In a bid to raise contraction of the sale and repurchase agreement rating as a result of inflation forecasts caused by rising costs in the second quarter of 2022, the South African Reserve Bank (SARB) is expected to lift its repo rate by 25 basis points in May and 50 basis points in Q3 at its next meeting.
In a survey conducted by renowned economists between, the country’s Central Bank has concluded that it would hike its repo rate by 25 basis points to 4.50% at its May policy meeting, almost in line with a poll carried out in March.
A majority in the survey predicted that the SARB will hike again in the third quarter by 50 basis points to 5.00% compared with only once in the third quarter to 4.75% in the March poll.
According to the survey, the SARB is then expected to pause in November at 5.00%, and then hike by 25 basis points every quarter, but pausing at 5.75% at the final policy meeting of 2023.

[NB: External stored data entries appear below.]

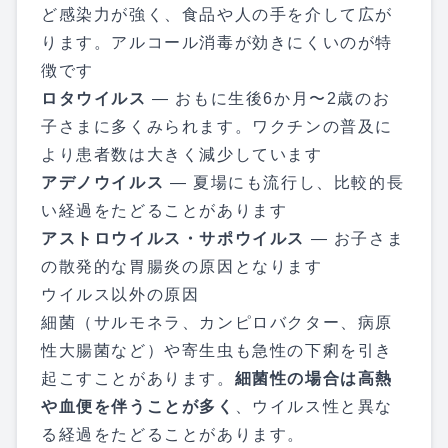
ど感染力が強く、食品や人の手を介して広が
ります。アルコール消毒が効きにくいのが特
徴です
ロタウイルス
— おもに生後6か月〜2歳のお
子さまに多くみられます。ワクチンの普及に
より患者数は大きく減少しています
アデノウイルス
— 夏場にも流行し、比較的長
い経過をたどることがあります
アストロウイルス・サポウイルス
— お子さま
の散発的な胃腸炎の原因となります
ウイルス以外の原因
細菌（サルモネラ、カンピロバクター、病原
性大腸菌など）や寄生虫も急性の下痢を引き
起こすことがあります。
細菌性の場合は高熱
や血便を伴うことが多く
、ウイルス性と異な
る経過をたどることがあります。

An economist and researcher with Gina Schoeman, in a research note, said hefty goods price rises have pushed inflation expectations above the 4.5% mid-point target and the SARB is understandably more concerned now about second-round effects.
“We forecast consecutive 25 basis point hiking with the door open for a 50 basis point move if second round effects surprise to the upside,” Schoeman said.

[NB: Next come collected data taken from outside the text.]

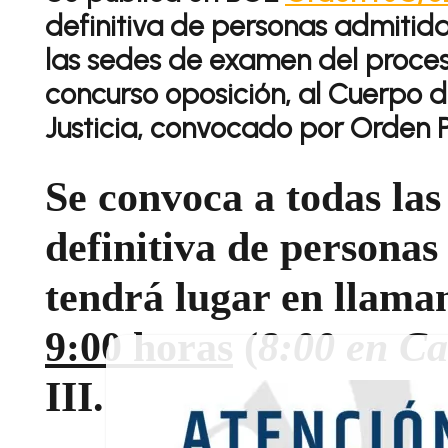
definitiva de personas admitida
las sedes de examen del proces
concurso oposición, al Cuerpo d
Justicia, convocado por Orden 
Se convoca a todas las
definitiva de personas
tendrá lugar
en llama
9:00 horas
(
8:00 en Ca
III.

However, the SARB’s official aim is to keep inflation in the 3%-6% range while South Africa’s annual inflation rate rose to 5.9% in March from 5.7% in February, driven mainly by food and fuel price rises following Russia’s invasion of Ukraine.

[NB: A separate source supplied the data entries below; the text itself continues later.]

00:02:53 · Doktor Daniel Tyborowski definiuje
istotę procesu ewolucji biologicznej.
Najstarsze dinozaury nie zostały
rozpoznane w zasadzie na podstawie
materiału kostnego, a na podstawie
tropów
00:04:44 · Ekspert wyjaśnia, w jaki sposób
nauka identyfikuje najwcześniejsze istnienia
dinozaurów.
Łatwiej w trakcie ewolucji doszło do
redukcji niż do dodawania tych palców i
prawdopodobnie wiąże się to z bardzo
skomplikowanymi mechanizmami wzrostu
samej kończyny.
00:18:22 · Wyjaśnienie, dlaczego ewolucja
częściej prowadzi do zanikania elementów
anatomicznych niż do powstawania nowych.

Another economist, Mpho Molopyane, at Rand Merchant Bank, said if the reprieve were to be extended for another 10 months, this could shave 0.2 percentage point from this year’s headline consumer price inflation.
“The added benefit would be much lower second-round effects to core inflation and food prices, which could lead to a further moderation in headline CPI inflation,” said Molopyane.